■ Problem description:
In your copy, repeat each record exactly and include no pictures.
################
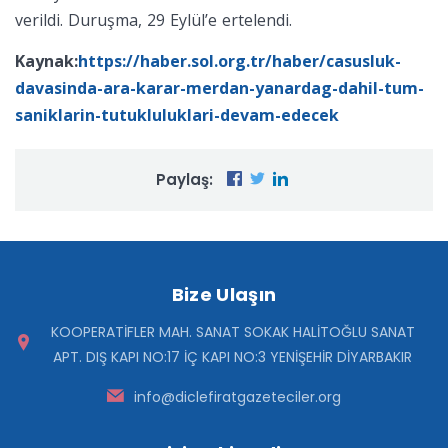
verildi. Duruşma, 29 Eylül’e ertelendi.
Kaynak:
https://haber.sol.org.tr/haber/casusluk-
davasinda-ara-karar-merdan-yanardag-dahil-tum-
saniklarin-tutukluluklari-devam-edecek
Paylaş:
Bize Ulaşın
KOOPERATİFLER MAH. SANAT SOKAK HALİTOĞLU SANAT
APT. DIŞ KAPI NO:17 İÇ KAPI NO:3 YENİŞEHİR DİYARBAKIR
info@diclefiratgazeteciler.org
################
■ Solution for this exercise:
verildi. Duruşma, 29 Eylül’e ertelendi.
Kaynak:
https://haber.sol.org.tr/haber/casusluk-
davasinda-ara-karar-merdan-yanardag-dahil-tum-
saniklarin-tutukluluklari-devam-edecek
Paylaş:
Bize Ulaşın
KOOPERATİFLER MAH. SANAT SOKAK HALİTOĞLU SANAT
APT. DIŞ KAPI NO:17 İÇ KAPI NO:3 YENİŞEHİR DİYARBAKIR
info@diclefiratgazeteciler.org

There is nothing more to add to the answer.